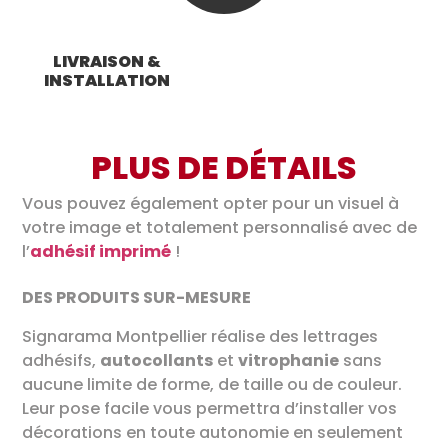
LIVRAISON &
INSTALLATION
PLUS DE DÉTAILS
Vous pouvez également opter pour un visuel à
votre image et totalement personnalisé avec de
l’
adhésif imprimé
!
DES PRODUITS SUR-MESURE
Signarama Montpellier réalise des lettrages
adhésifs,
autocollants
et
vitrophanie
sans
aucune limite de forme, de taille ou de couleur.
Leur pose facile vous permettra d’installer vos
décorations en toute autonomie en seulement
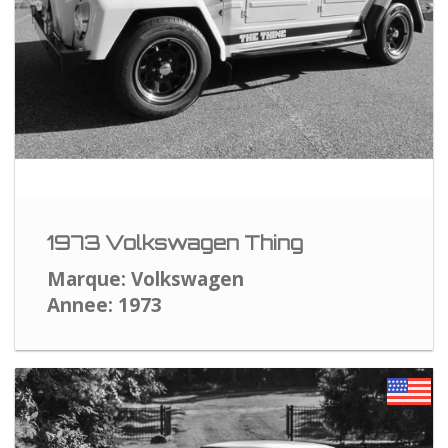
1973 Volkswagen Thing
Marque: Volkswagen
Annee: 1973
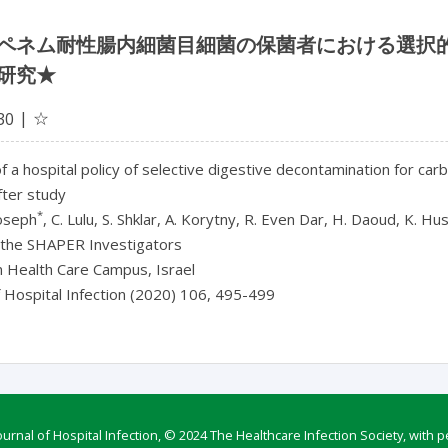
ペネム耐性腸内細菌目細菌の保菌者における選択
研究★
☆
30
of a hospital policy of selective digestive decontamination for c
fter study
*
oseph
, C. Lulu, S. Shklar, A. Korytny, R. Even Dar, H. Daoud, K. Hu
f the SHAPER Investigators
Health Care Campus, Israel
f Hospital Infection (2020) 106, 495-499
rnal of Hospital Infection, © 2024 The Healthcare Infection Society, with p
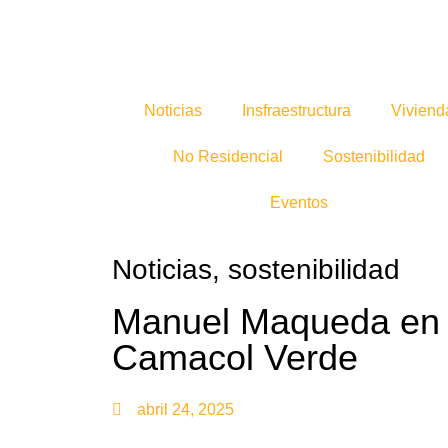
Noticias
Insfraestructura
Viviend
No Residencial
Sostenibilidad
Eventos
Noticias
,
sostenibilidad
Manuel Maqueda en 
Camacol Verde
abril 24, 2025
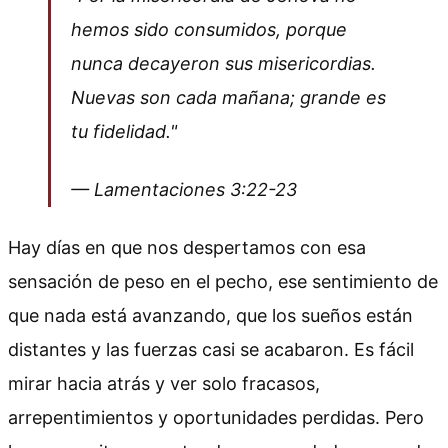
hemos sido consumidos, porque
nunca decayeron sus misericordias.
Nuevas son cada mañana; grande es
tu fidelidad."
— Lamentaciones 3:22-23
Hay días en que nos despertamos con esa
sensación de peso en el pecho, ese sentimiento de
que nada está avanzando, que los sueños están
distantes y las fuerzas casi se acabaron. Es fácil
mirar hacia atrás y ver solo fracasos,
arrepentimientos y oportunidades perdidas. Pero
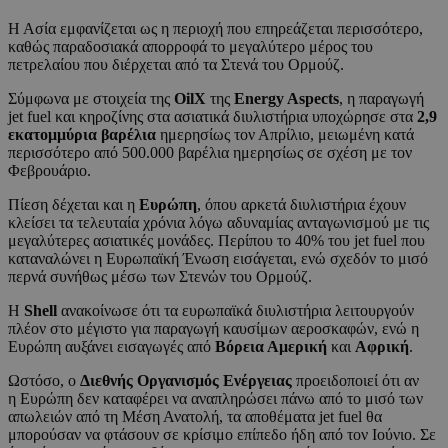
Η Ασία εμφανίζεται ως η περιοχή που επηρεάζεται περισσότερο,
καθώς παραδοσιακά απορροφά το μεγαλύτερο μέρος του
πετρελαίου που διέρχεται από τα Στενά του Ορμούζ.
Σύμφωνα με στοιχεία της
OilX
της
Energy Aspects
, η παραγωγή
jet fuel και κηροζίνης στα ασιατικά διυλιστήρια υποχώρησε στα
2,9
εκατομμύρια βαρέλια
ημερησίως τον Απρίλιο, μειωμένη κατά
περισσότερο από 500.000 βαρέλια ημερησίως σε σχέση με τον
Φεβρουάριο.
Πίεση δέχεται και η
Ευρώπη
, όπου αρκετά διυλιστήρια έχουν
κλείσει τα τελευταία χρόνια λόγω αδυναμίας ανταγωνισμού με τις
μεγαλύτερες ασιατικές μονάδες. Περίπου το 40% του jet fuel που
καταναλώνει η Ευρωπαϊκή Ένωση εισάγεται, ενώ σχεδόν το μισό
περνά συνήθως μέσω των Στενών του Ορμούζ.
Η
Shell
ανακοίνωσε ότι τα ευρωπαϊκά διυλιστήρια λειτουργούν
πλέον στο μέγιστο για παραγωγή καυσίμων αεροσκαφών, ενώ η
Ευρώπη αυξάνει εισαγωγές από
Βόρεια Αμερική
και
Αφρική
.
Ωστόσο, ο
Διεθνής Οργανισμός Ενέργειας
προειδοποιεί ότι αν
η Ευρώπη δεν καταφέρει να αναπληρώσει πάνω από το μισό των
απωλειών από τη Μέση Ανατολή, τα αποθέματα jet fuel θα
μπορούσαν να φτάσουν σε κρίσιμο επίπεδο ήδη από τον Ιούνιο. Σε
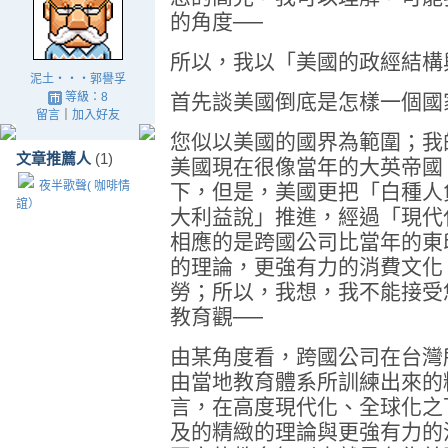
的角度──
所以，我以「美國的政經結構
泥土‧‧‧郭譽孚
等級：8
首先談美國倒底是怎樣一個國
留言
｜
加入好友
您似以美國的國界為範圍；我
文章推薦人
(1)
美國現在很像當年的大英帝國
夜半歌聲( 咖啡情
下，但是，美國更把「白種人
誼）
大利益說」推進，經過「現代
相應的是跨國公司比當年的東
的理論，更強有力的消費文化
勞；所以，我想，我不能接受
教育觀──
由某角度看，跨國公司在台灣
由當地教育體系所訓練出來的
言，在高度現代化、全球化之
及的精緻的理論與更強有力的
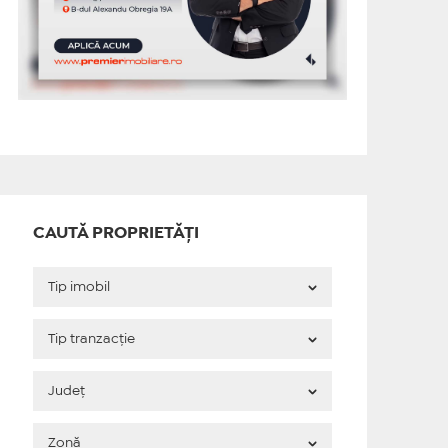
CAUTĂ PROPRIETĂȚI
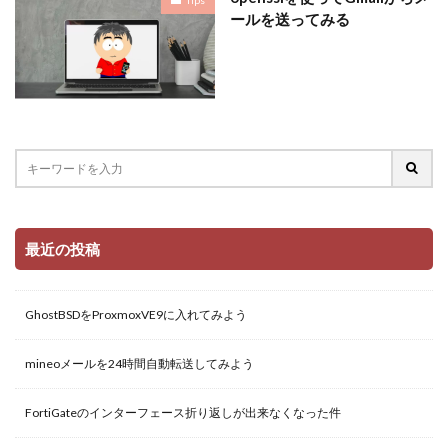
ールを送ってみる
最近の投稿
GhostBSDをProxmoxVE9に入れてみよう
mineoメールを24時間自動転送してみよう
FortiGateのインターフェース折り返しが出来なくなった件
▬▬▬▬▬▬
_What this task involves_.
Nothing but the pictures should be left out when the listing above is transcribed.

_Exercise answer_.
LIVRAISON &
INSTALLATION
PLUS DE DÉTAILS
Vous pouvez également opter pour un visuel à
votre image et totalement personnalisé avec de
l’
adhésif imprimé
!
DES PRODUITS SUR-MESURE
Signarama Montpellier réalise des lettrages
adhésifs,
autocollants
et
vitrophanie
sans
aucune limite de forme, de taille ou de couleur.
Leur pose facile vous permettra d’installer vos
décorations en toute autonomie en seulement
1973 Volkswagen Thing
Marque: Volkswagen
Annee: 1973
ペネム耐性腸内細菌目細菌の保菌者における選択
研究★
☆
30
of a hospital policy of selective digestive decontamination for c
fter study
*
oseph
, C. Lulu, S. Shklar, A. Korytny, R. Even Dar, H. Daoud, K. Hu
f the SHAPER Investigators
Health Care Campus, Israel
f Hospital Infection (2020) 106, 495-499
rnal of Hospital Infection, © 2024 The Healthcare Infection Society, with p
Noticias
Insfraestructura
Viviend
No Residencial
Sostenibilidad
Eventos
Noticias
,
sostenibilidad
Manuel Maqueda en 
Camacol Verde
abril 24, 2025
hemos sido consumidos, porque
nunca decayeron sus misericordias.
Nuevas son cada mañana; grande es
tu fidelidad."
— Lamentaciones 3:22-23
Hay días en que nos despertamos con esa
sensación de peso en el pecho, ese sentimiento de
que nada está avanzando, que los sueños están
distantes y las fuerzas casi se acabaron. Es fácil
mirar hacia atrás y ver solo fracasos,
arrepentimientos y oportunidades perdidas. Pero
Η Ασία εμφανίζεται ως η περιοχή που επηρεάζεται περισσότερο,
καθώς παραδοσιακά απορροφά το μεγαλύτερο μέρος του
πετρελαίου που διέρχεται από τα Στενά του Ορμούζ.
Σύμφωνα με στοιχεία της
OilX
της
Energy Aspects
, η παραγωγή
jet fuel και κηροζίνης στα ασιατικά διυλιστήρια υποχώρησε στα
2,9
εκατομμύρια βαρέλια
ημερησίως τον Απρίλιο, μειωμένη κατά
περισσότερο από 500.000 βαρέλια ημερησίως σε σχέση με τον
Φεβρουάριο.
Πίεση δέχεται και η
Ευρώπη
, όπου αρκετά διυλιστήρια έχουν
κλείσει τα τελευταία χρόνια λόγω αδυναμίας ανταγωνισμού με τις
μεγαλύτερες ασιατικές μονάδες. Περίπου το 40% του jet fuel που
καταναλώνει η Ευρωπαϊκή Ένωση εισάγεται, ενώ σχεδόν το μισό
περνά συνήθως μέσω των Στενών του Ορμούζ.
Η
Shell
ανακοίνωσε ότι τα ευρωπαϊκά διυλιστήρια λειτουργούν
πλέον στο μέγιστο για παραγωγή καυσίμων αεροσκαφών, ενώ η
Ευρώπη αυξάνει εισαγωγές από
Βόρεια Αμερική
και
Αφρική
.
Ωστόσο, ο
Διεθνής Οργανισμός Ενέργειας
προειδοποιεί ότι αν
η Ευρώπη δεν καταφέρει να αναπληρώσει πάνω από το μισό των
απωλειών από τη Μέση Ανατολή, τα αποθέματα jet fuel θα
μπορούσαν να φτάσουν σε κρίσιμο επίπεδο ήδη από τον Ιούνιο. Σε
的角度──
所以，我以「美國的政經結構
泥土‧‧‧郭譽孚
等級：8
首先談美國倒底是怎樣一個國
留言
｜
加入好友
您似以美國的國界為範圍；我
文章推薦人
(1)
美國現在很像當年的大英帝國
夜半歌聲( 咖啡情
下，但是，美國更把「白種人
誼）
大利益說」推進，經過「現代
相應的是跨國公司比當年的東
的理論，更強有力的消費文化
勞；所以，我想，我不能接受
教育觀──
由某角度看，跨國公司在台灣
由當地教育體系所訓練出來的
言，在高度現代化、全球化之
及的精緻的理論與更強有力的
CAUTĂ PROPRIETĂȚI
ールを送ってみる
最近の投稿
GhostBSDをProxmoxVE9に入れてみよう
mineoメールを24時間自動転送してみよう
FortiGateのインターフェース折り返しが出来なくなった件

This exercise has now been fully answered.